Once each of the feeds has a significant number of followers we can imagine starting a tighter integration of the feeds with the existing ACOR listservs. The cancer feeds interrogate the central PubMed database every half-hour with custom queries for each disease. The queries are prepared by an algorithm taking into account the rarity of the disease and the historical number of articles published about it over the last few years. Most of these queries require access to the PubMed advanced search page. The cancer feeds, instead of requiring real proficiency in the querying of PubMed provide very easy access to the latest relevant information. For an example see @breastcancer09 or @leiomyosarcoma.  
You can already see potential uses of these feeds that are significantly augmenting the chances you’d discover a "hard to find" connection. The ACOR page has a small example of what we can expect as the feeds add content to the central Twitter content. If you do a search for Sorafenib in Google, the first information you’ll read is the following: "Sorafenib (Nexavar, Bayer), is a drug approved for the treatment of primary kidney cancer (advanced renal cell carcinoma) and advanced primary liver cancer (hepatocellular carcinoma).". If you do a similar search in Twitter you will get the following results:


Figure 1

In an instant you are able to see that Sorafenib is now in use for at least 2 other types of cancer.  It is this kind of findings that the ACOR cancer feeds will bring to people in an instant, surely maximizing the chance that serendipity will be of use to many more cancer patients.  As the cancer feeds continuously add highly focused quality content it is probable that the internal Twitter searches will consistently return results that will be of real clinical benefits to people in need. I plan to write an update about this project in six months.

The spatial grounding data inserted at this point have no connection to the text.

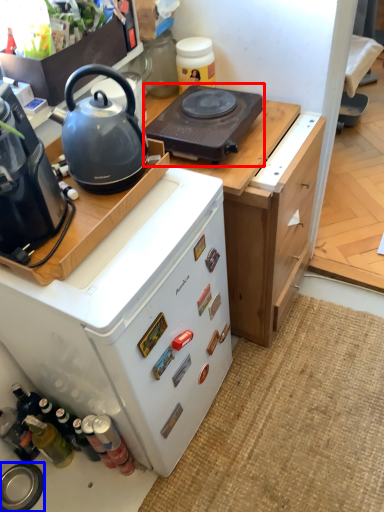 Question: Which object appears closest to the camera in this image, gas stove (highlighted by a red box) or kitchen appliance (highlighted by a blue box)?

Choices:
 (A) gas stove
 (B) kitchen appliance

Answer: (A) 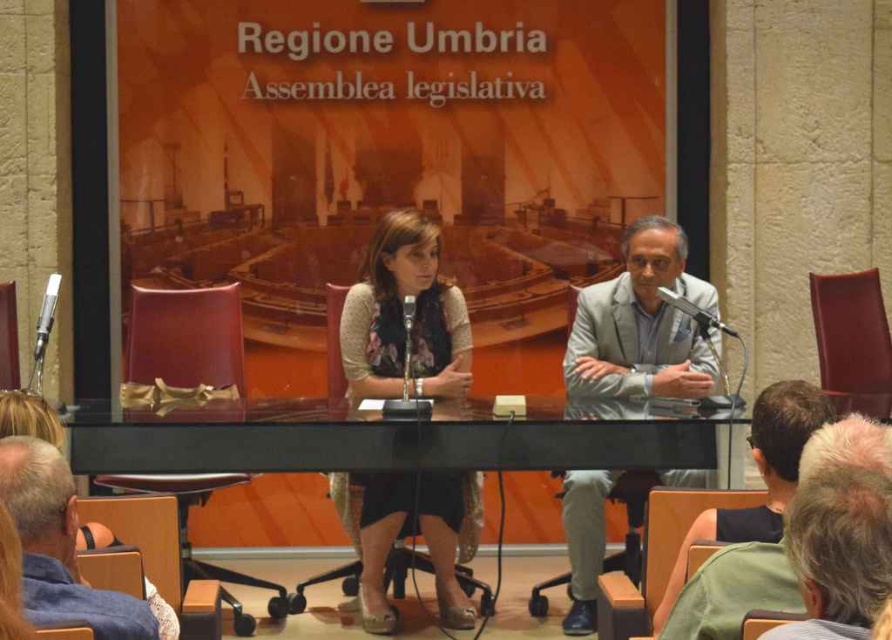 Question: Does floral-patterned blouse at center have a larger size compared to gray hair at lower right?

Choices:
 (A) yes
 (B) no

Answer: (A)

Question: Which point is closer to the camera taking this photo?

Choices:
 (A) tap(716, 317)
 (B) tap(772, 502)
 (C) tap(654, 328)

Answer: (B)

Question: Estimate the real-world distances between objects in this image. Which object is closer to the black plastic microphone at center?

Choices:
 (A) gray fabric chair at lower left
 (B) gray fabric suit at center
 (C) dark gray suit at center
 (D) metallic gray microphone at center

Answer: (B)

Question: Is gray fabric suit at center thinner than dark gray suit at center?

Choices:
 (A) no
 (B) yes

Answer: (A)

Question: Which point is closer to the camera?

Choices:
 (A) metallic silver microphone at left
 (B) gray hair at lower right
 (C) black glass table at center
 (D) gray fabric chair at lower left

Answer: (B)

Question: Is dark gray suit at center smaller than metallic gray microphone at center?

Choices:
 (A) yes
 (B) no

Answer: (B) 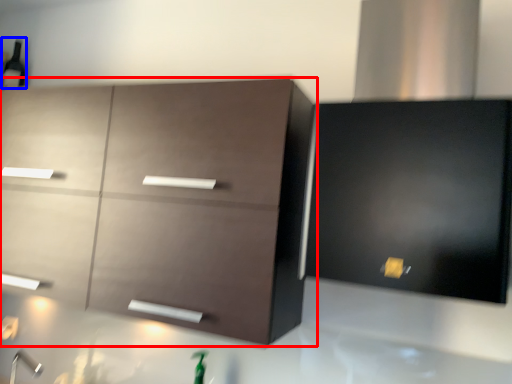 Question: Which object appears farthest to the camera in this image, cabinetry (highlighted by a red box) or beer bottle (highlighted by a blue box)?

Choices:
 (A) cabinetry
 (B) beer bottle

Answer: (B) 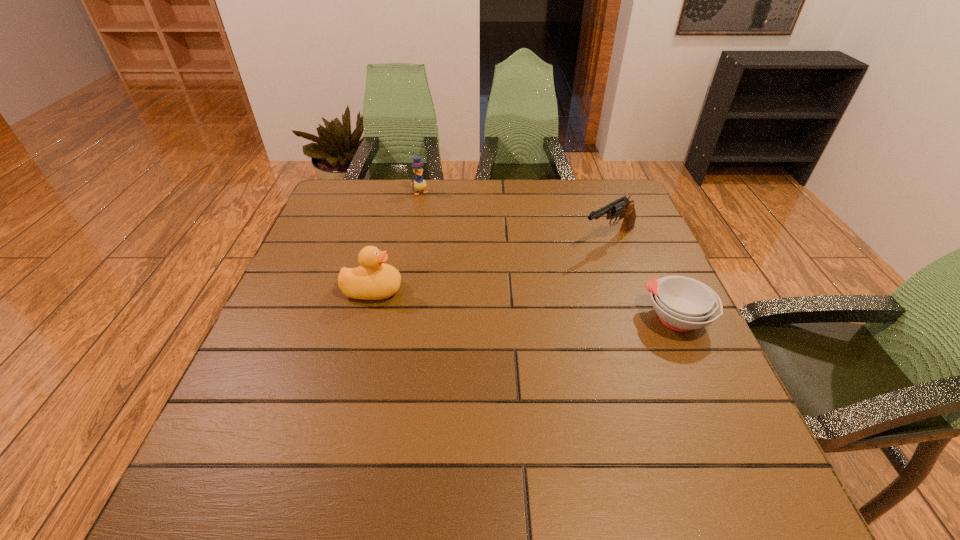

Because Twitter is really a communication protocol, it is very easy to get completely lost in this sea of seemingly unrelated human exchanges, mixing lectures and small talk like they were one and the same. The next application we will introduce will help alleviate this problem by creating a live directory of all health related twitter users. The application will follow in real time all the content from these "HealthBirds" and will organize their conversations in easy to follow webpages.  For example you’ll be able to follow what all the hospitals who have a Twitter account have been communicating in the last few days .

As this service grows I am convinced we will see many more potential uses to free information.